## Aim of the task:
Using "vanilky" as the search string, find the matching lines below and copy them.

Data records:
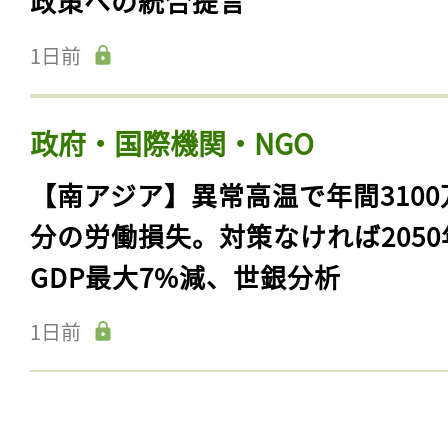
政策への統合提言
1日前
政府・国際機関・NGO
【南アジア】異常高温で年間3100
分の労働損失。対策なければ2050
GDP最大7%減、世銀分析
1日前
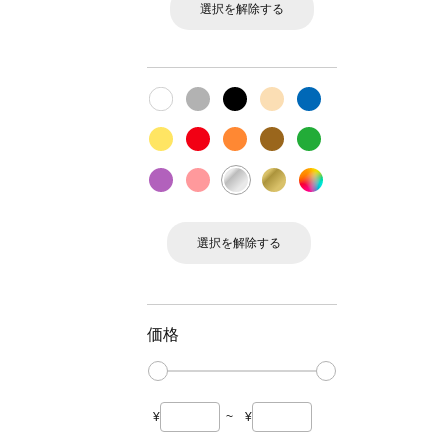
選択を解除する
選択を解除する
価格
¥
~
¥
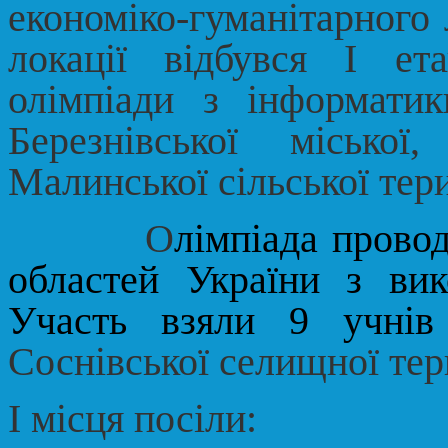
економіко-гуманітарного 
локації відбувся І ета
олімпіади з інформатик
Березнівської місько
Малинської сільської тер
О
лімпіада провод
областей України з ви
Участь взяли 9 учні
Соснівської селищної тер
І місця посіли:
---
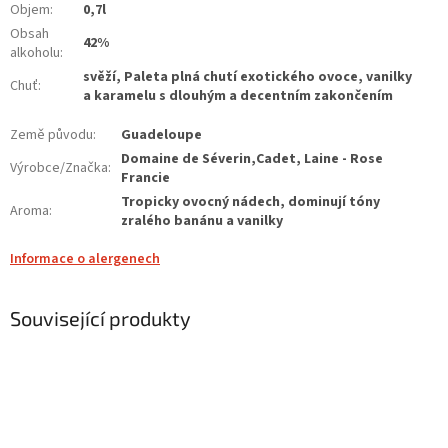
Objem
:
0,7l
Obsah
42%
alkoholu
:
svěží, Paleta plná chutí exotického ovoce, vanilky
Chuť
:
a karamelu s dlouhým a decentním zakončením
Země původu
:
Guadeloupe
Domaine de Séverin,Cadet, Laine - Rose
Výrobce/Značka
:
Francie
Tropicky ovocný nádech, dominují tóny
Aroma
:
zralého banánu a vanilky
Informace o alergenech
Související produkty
==
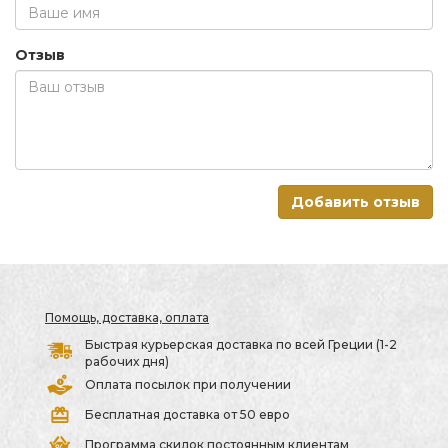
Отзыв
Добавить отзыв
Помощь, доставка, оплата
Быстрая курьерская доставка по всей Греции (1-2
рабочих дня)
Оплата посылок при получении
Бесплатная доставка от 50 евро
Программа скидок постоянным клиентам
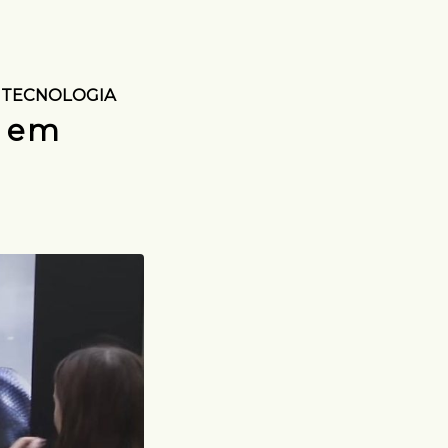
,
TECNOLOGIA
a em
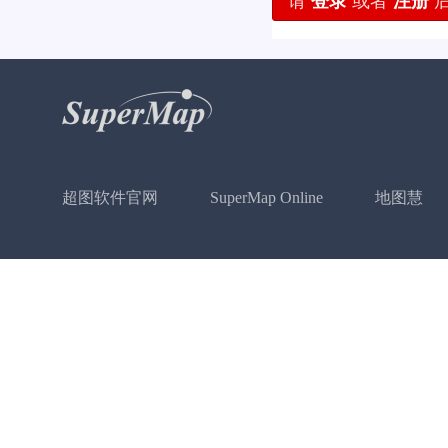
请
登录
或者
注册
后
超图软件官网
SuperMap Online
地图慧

## Answer to the problem:
svěží, Paleta plná chutí exotického ovoce, vanilky
zralého banánu a vanilky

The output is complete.